PROBLEM DESCRIPTION »
Every entry, from first to last, is to be written out exactly.

Start of DATASET

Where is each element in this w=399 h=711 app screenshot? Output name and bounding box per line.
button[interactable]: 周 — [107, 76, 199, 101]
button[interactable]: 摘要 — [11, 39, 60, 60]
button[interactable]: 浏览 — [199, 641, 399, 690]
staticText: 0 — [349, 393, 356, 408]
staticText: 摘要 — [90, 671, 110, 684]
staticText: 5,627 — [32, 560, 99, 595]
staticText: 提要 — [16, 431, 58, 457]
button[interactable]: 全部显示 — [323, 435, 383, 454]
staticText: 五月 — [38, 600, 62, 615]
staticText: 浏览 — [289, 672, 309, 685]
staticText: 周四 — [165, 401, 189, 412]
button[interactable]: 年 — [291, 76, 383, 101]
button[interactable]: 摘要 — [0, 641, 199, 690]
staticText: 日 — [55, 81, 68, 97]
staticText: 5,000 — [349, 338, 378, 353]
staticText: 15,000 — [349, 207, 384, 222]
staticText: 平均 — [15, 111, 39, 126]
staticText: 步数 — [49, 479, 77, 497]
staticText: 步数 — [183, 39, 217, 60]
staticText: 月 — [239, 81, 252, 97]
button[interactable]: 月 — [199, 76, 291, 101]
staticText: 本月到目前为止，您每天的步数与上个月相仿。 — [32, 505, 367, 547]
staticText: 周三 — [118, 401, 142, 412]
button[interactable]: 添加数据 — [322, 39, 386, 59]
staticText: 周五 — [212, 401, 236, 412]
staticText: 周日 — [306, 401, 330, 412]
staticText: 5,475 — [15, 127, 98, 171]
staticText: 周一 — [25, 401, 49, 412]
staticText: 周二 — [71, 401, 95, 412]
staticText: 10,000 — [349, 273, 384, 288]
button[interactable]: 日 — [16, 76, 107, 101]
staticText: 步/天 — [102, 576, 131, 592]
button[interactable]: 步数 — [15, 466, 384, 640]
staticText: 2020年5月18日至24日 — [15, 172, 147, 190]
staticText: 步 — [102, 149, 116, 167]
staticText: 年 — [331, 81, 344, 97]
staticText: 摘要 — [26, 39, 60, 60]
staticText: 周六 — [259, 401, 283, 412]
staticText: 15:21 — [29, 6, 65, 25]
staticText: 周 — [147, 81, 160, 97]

End of DATASET

FINISHED TASK »
Where is each element in this w=399 h=711 app screenshot? Output name and bounding box per line.
button[interactable]: 周 — [107, 76, 199, 101]
button[interactable]: 摘要 — [11, 39, 60, 60]
button[interactable]: 浏览 — [199, 641, 399, 690]
staticText: 0 — [349, 393, 356, 408]
staticText: 摘要 — [90, 671, 110, 684]
staticText: 5,627 — [32, 560, 99, 595]
staticText: 提要 — [16, 431, 58, 457]
button[interactable]: 全部显示 — [323, 435, 383, 454]
staticText: 五月 — [38, 600, 62, 615]
staticText: 浏览 — [289, 672, 309, 685]
staticText: 周四 — [165, 401, 189, 412]
button[interactable]: 年 — [291, 76, 383, 101]
button[interactable]: 摘要 — [0, 641, 199, 690]
staticText: 日 — [55, 81, 68, 97]
staticText: 5,000 — [349, 338, 378, 353]
staticText: 15,000 — [349, 207, 384, 222]
staticText: 平均 — [15, 111, 39, 126]
staticText: 步数 — [49, 479, 77, 497]
staticText: 步数 — [183, 39, 217, 60]
staticText: 月 — [239, 81, 252, 97]
button[interactable]: 月 — [199, 76, 291, 101]
staticText: 本月到目前为止，您每天的步数与上个月相仿。 — [32, 505, 367, 547]
staticText: 周三 — [118, 401, 142, 412]
button[interactable]: 添加数据 — [322, 39, 386, 59]
staticText: 周五 — [212, 401, 236, 412]
staticText: 周日 — [306, 401, 330, 412]
staticText: 5,475 — [15, 127, 98, 171]
staticText: 周一 — [25, 401, 49, 412]
staticText: 周二 — [71, 401, 95, 412]
staticText: 10,000 — [349, 273, 384, 288]
button[interactable]: 日 — [16, 76, 107, 101]
staticText: 步/天 — [102, 576, 131, 592]
button[interactable]: 步数 — [15, 466, 384, 640]
staticText: 2020年5月18日至24日 — [15, 172, 147, 190]
staticText: 步 — [102, 149, 116, 167]
staticText: 年 — [331, 81, 344, 97]
staticText: 摘要 — [26, 39, 60, 60]
staticText: 周六 — [259, 401, 283, 412]
staticText: 15:21 — [29, 6, 65, 25]
staticText: 周 — [147, 81, 160, 97]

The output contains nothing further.